* **WHAT YOU HAVE TO DO**:
Only the lines from the one containing "Fil RSS des articles" to the end of the records belong in the output; print them exactly.

Transcribed page contents
________________________________________

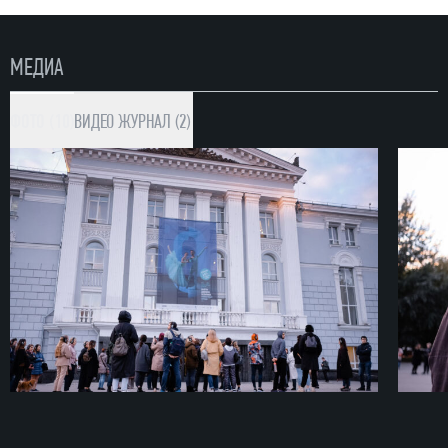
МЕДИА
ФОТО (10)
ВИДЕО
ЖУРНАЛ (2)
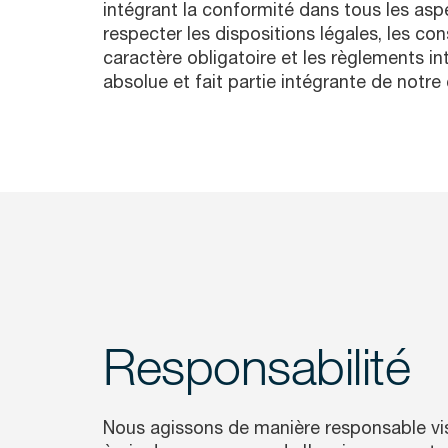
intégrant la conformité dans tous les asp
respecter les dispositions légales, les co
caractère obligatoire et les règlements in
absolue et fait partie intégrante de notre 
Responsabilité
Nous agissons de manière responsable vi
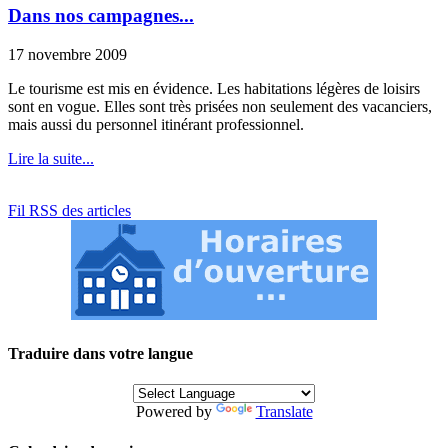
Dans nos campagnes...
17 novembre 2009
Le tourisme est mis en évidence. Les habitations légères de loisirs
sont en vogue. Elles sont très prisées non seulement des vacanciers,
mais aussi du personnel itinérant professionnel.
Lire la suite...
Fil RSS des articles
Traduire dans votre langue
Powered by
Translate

________________________________________

* **RESULT FOR THIS EXERCISE**:
Fil RSS des articles
Traduire dans votre langue
Powered by
Translate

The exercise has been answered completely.